Her frown deepened. "Why?"

"Because I can't find something."

"That's not an answer."

"It's the only one I've got."

She stared at him for a moment, then turned and disappeared down the hall. When she came back, she carried a thin folder and a thicker look of concern.

"This isn't right," she said, tapping the pages. "There's a break here."

"How big?"

"A few weeks." She hesitated. "It shouldn't be blank."

"Is it ever blank?"

"No."

"Who handles these?"

She shook her head slowly. "Not one person."

That was the problem.

At Harold Penn's garage, the radio was on low, some old song crackling through bad reception. Harold didn't turn it off when Vince walked in.

"You're wearing a path in the pavement," Harold said.

"Just trying to keep warm," Vince said.

Harold snorted and went back to tightening something under a hood.

Vince leaned against a workbench, eyes drifting to the service logs clipped nearby. Grease fingerprints smeared the edges.

"Mind?" Vince asked.

Harold didn't answer. That was close enough.

Same weeks. Same gap.

"You didn't work then?" Vince asked.

Harold straightened, rolled his shoulders. "I worked."

"Then why isn't it written?"

Harold wiped his hands. Took longer than necessary. "Guess I didn't feel like writing."

"For weeks?"

He looked at Vince then. "You ever get tired of remembering things?"

Vince didn't respond.

At the bakery, Rose Hill slid him a coffee without asking. Didn't say anything else. Let him drink half of it before she spoke.
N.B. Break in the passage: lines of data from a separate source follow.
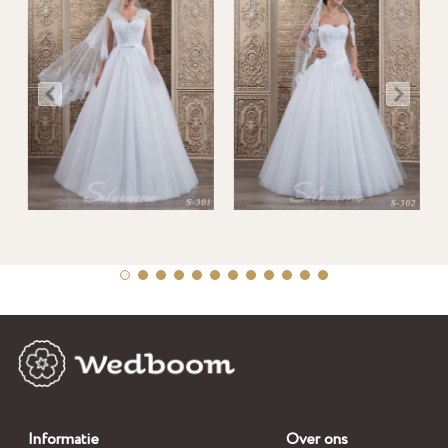
Informatie
Over ons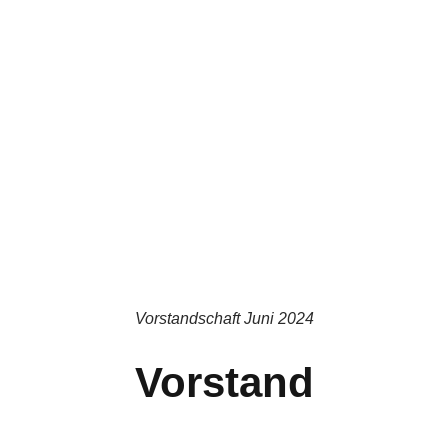
Vorstandschaft Juni 2024
Vorstand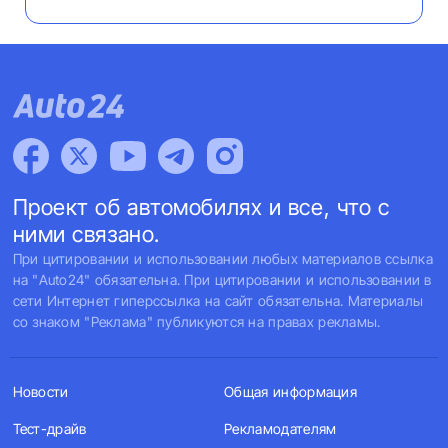
Проект об автомобилях и все, что с
ними связано.
При цитировании и использовании любых материалов ссылка
на "Auto24" обязательна. При цитировании и использовании в
сети Интернет гиперссылка на сайт обязательна. Материалы
со знаком "Реклама" публикуются на правах рекламы.
Новости
Общая информация
Тест-драйв
Рекламодателям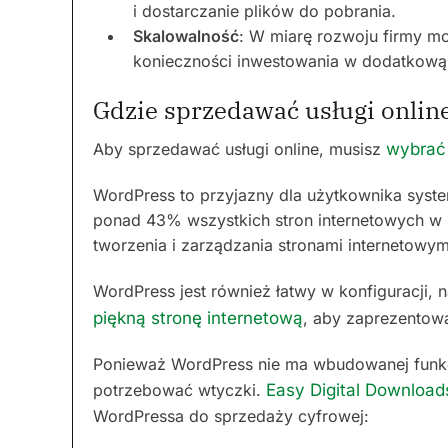
i dostarczanie plików do pobrania.
Skalowalność
: W miarę rozwoju firmy m
konieczności inwestowania w dodatkową 
Gdzie sprzedawać usługi onlin
Aby sprzedawać usługi online, musisz
wybrać
WordPress to przyjazny dla użytkownika system
ponad 43% wszystkich stron internetowych w I
tworzenia i zarządzania stronami internetow
WordPress jest również łatwy w konfiguracji,
piękną stronę internetową
, aby zaprezentow
Ponieważ WordPress nie ma wbudowanej funk
potrzebować wtyczki.
Easy Digital Download
WordPressa do sprzedaży cyfrowej: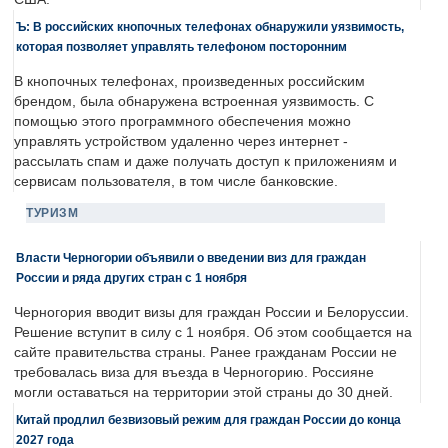
Ъ: В российских кнопочных телефонах обнаружили уязвимость,
которая позволяет управлять телефоном посторонним
В кнопочных телефонах, произведенных российским
брендом, была обнаружена встроенная уязвимость. С
помощью этого программного обеспечения можно
управлять устройством удаленно через интернет -
рассылать спам и даже получать доступ к приложениям и
сервисам пользователя, в том числе банковские.
ТУРИЗМ
Власти Черногории объявили о введении виз для граждан
России и ряда других стран с 1 ноября
Черногория вводит визы для граждан России и Белоруссии.
Решение вступит в силу с 1 ноября. Об этом сообщается на
сайте правительства страны. Ранее гражданам России не
требовалась виза для въезда в Черногорию. Россияне
могли оставаться на территории этой страны до 30 дней.
Китай продлил безвизовый режим для граждан России до конца
2027 года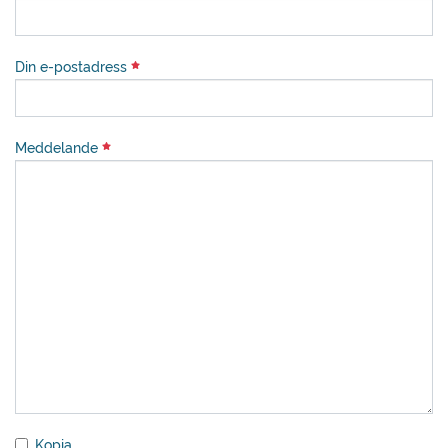
Din e-postadress
Meddelande
Kopia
"You're chasing holes," she said.

"I'm finding the same ones."

She nodded once. "That happens."

"Why?" Vince asked.

Rose leaned her elbows on the counter. "Because everyone remembers just enough."

"Enough for what?"

"For getting through the day."

Back at the station, Mercer didn't pretend to be surprised.

"You're poking around places that don't concern you," the chief said.

"Tommy concerns me."

Mercer rubbed his face. "You think we hurt him."
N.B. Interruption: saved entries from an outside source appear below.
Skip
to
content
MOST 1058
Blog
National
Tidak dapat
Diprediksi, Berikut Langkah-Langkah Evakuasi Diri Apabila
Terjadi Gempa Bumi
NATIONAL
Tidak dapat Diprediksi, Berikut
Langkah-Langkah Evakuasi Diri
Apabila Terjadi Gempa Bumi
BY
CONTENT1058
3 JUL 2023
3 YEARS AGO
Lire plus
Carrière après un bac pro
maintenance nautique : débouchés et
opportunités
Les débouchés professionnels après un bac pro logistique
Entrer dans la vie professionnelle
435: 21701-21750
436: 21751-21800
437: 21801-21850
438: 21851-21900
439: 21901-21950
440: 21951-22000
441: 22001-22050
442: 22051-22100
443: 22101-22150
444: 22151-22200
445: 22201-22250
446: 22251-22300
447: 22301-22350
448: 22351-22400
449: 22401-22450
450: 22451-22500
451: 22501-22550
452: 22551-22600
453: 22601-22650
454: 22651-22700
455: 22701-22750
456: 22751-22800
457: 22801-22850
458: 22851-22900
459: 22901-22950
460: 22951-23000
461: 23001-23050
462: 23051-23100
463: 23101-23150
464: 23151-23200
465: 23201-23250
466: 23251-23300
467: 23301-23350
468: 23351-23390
"No," Vince said. "I think you helped him disappear."

"That's a hell of an accusation."

Vince shrugged. "You're the one with missing weeks."

Mercer's voice dropped. "Careful."

"People keep telling me that."

That night, Vince didn't spread his notes out neatly. He left them scattered. Dates overlapping. Names half-covered.

Same weeks.

Same silence.

Outside, someone laughed. Somewhere down the street. It sounded normal. That bothered him more than anything else.

Greyford wasn't empty.

It was just very good at pretending nothing had been left behind.